→ **Material supplied**:
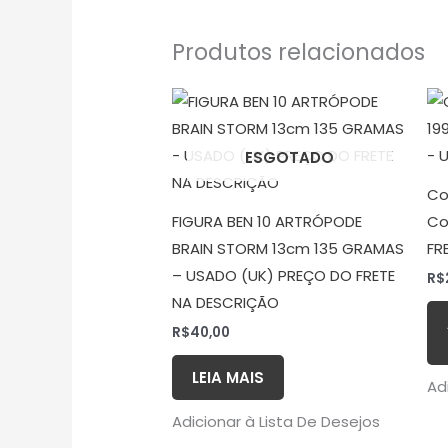
Produtos relacionados
ESGOTADO
Co
FIGURA BEN 10 ARTRÓPODE
Co
BRAIN STORM 13cm 135 GRAMAS
FR
– USADO (UK) PREÇO DO FRETE
R$
NA DESCRIÇÃO
R$
40,00
LEIA MAIS
Ad
Adicionar à Lista De Desejos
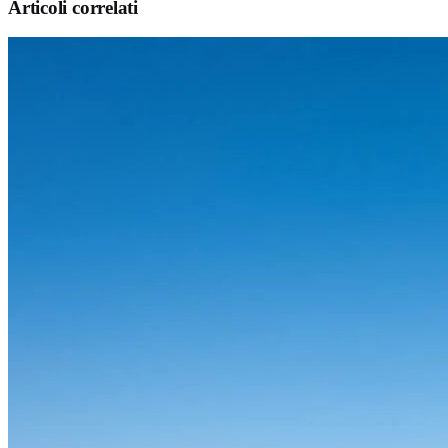
Articoli correlati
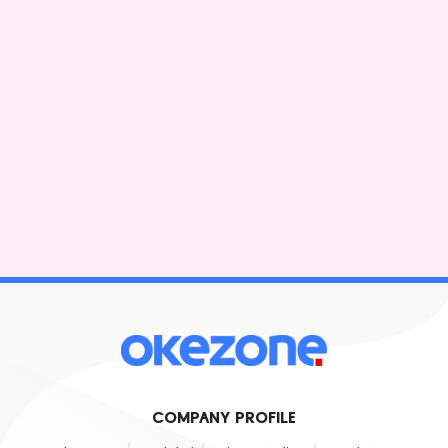
COMPANY PROFILE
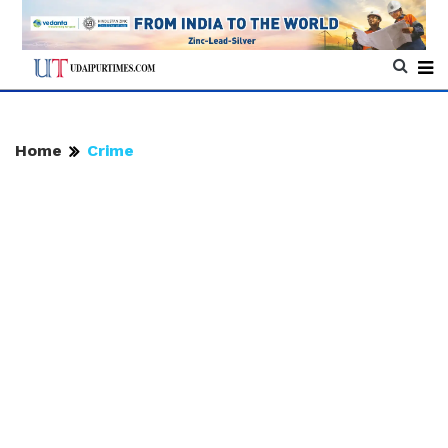
Home
Crime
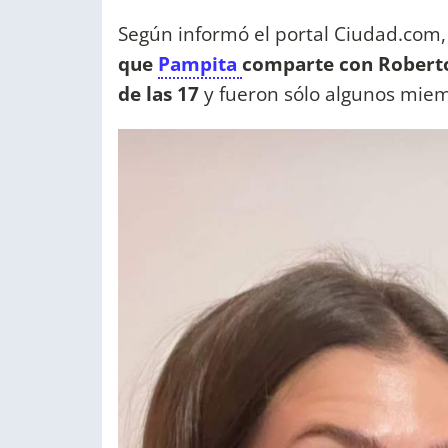
Según informó el portal Ciudad.com, 
que
Pampita
comparte con Roberto
de las 17
y fueron sólo algunos miem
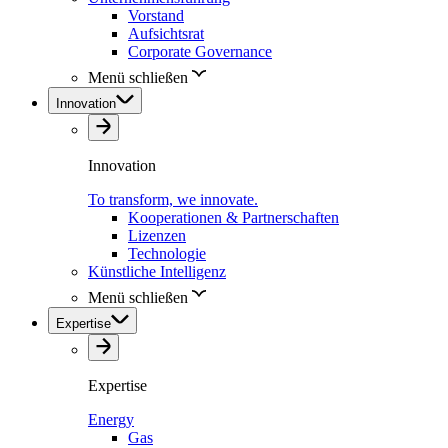
Vorstand
Aufsichtsrat
Corporate Governance
Menü schließen
Innovation
Innovation
To transform, we innovate.
Kooperationen & Partnerschaften
Lizenzen
Technologie
Künstliche Intelligenz
Menü schließen
Expertise
Expertise
Energy
Gas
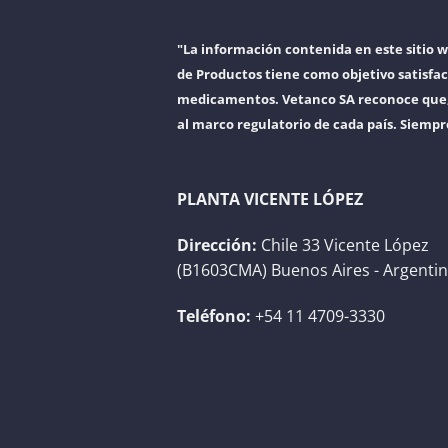
"La información contenida en este sitio 
de Productos tiene como objetivo satisfac
medicamentos. Vetanco SA reconoce que, a
al marco regulatorio de cada país. Siempr
PLANTA VICENTE LÓPEZ
Dirección:
Chile 33 Vicente López
(B1603CMA) Buenos Aires - Argenti
Teléfono:
+54 11 4709-3330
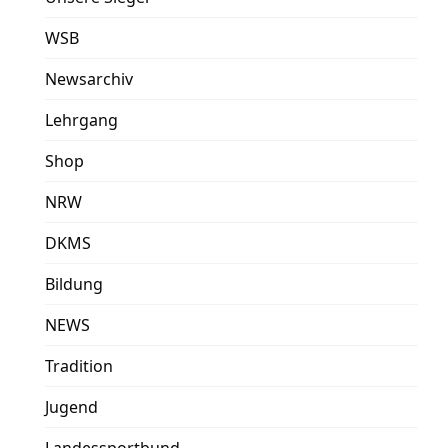
WSB
Newsarchiv
Lehrgang
Shop
NRW
DKMS
Bildung
NEWS
Tradition
Jugend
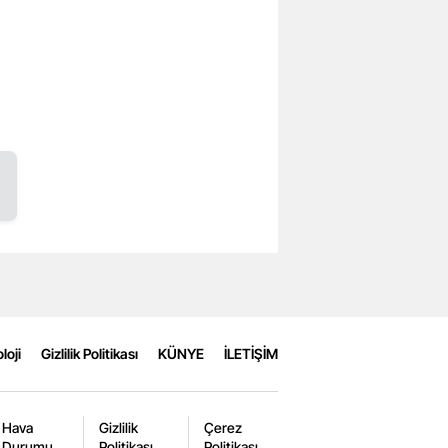
loji
Gizlilik Politikası
KÜNYE
İLETİŞİM
Hava
Gizlilik
Çerez
Durumu
Politikası
Politikası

→ **To do**:
Nothing but the records above, exact and without pictures, should appear in the answer.

→ **Completed task**:
Produtos relacionados
ESGOTADO
Co
FIGURA BEN 10 ARTRÓPODE
Co
BRAIN STORM 13cm 135 GRAMAS
FR
– USADO (UK) PREÇO DO FRETE
R$
NA DESCRIÇÃO
R$
40,00
LEIA MAIS
Ad
Adicionar à Lista De Desejos
Articoli correlati
COMPANY PROFILE
Home
Crime
Según informó el portal Ciudad.com, 
que
Pampita
comparte con Roberto
de las 17
y fueron sólo algunos miem
Vorstand
Aufsichtsrat
Corporate Governance
Menü schließen
Innovation
Innovation
To transform, we innovate.
Kooperationen & Partnerschaften
Lizenzen
Technologie
Künstliche Intelligenz
Menü schließen
Expertise
Expertise
Energy
Gas
"La información contenida en este sitio 
de Productos tiene como objetivo satisfac
medicamentos. Vetanco SA reconoce que, a
al marco regulatorio de cada país. Siempr
PLANTA VICENTE LÓPEZ
Dirección:
Chile 33 Vicente López
(B1603CMA) Buenos Aires - Argenti
Teléfono:
+54 11 4709-3330
WSB
Newsarchiv
Lehrgang
Shop
NRW
DKMS
Bildung
NEWS
Tradition
Jugend
loji
Gizlilik Politikası
KÜNYE
İLETİŞİM
Hava
Gizlilik
Çerez
Durumu
Politikası
Politikası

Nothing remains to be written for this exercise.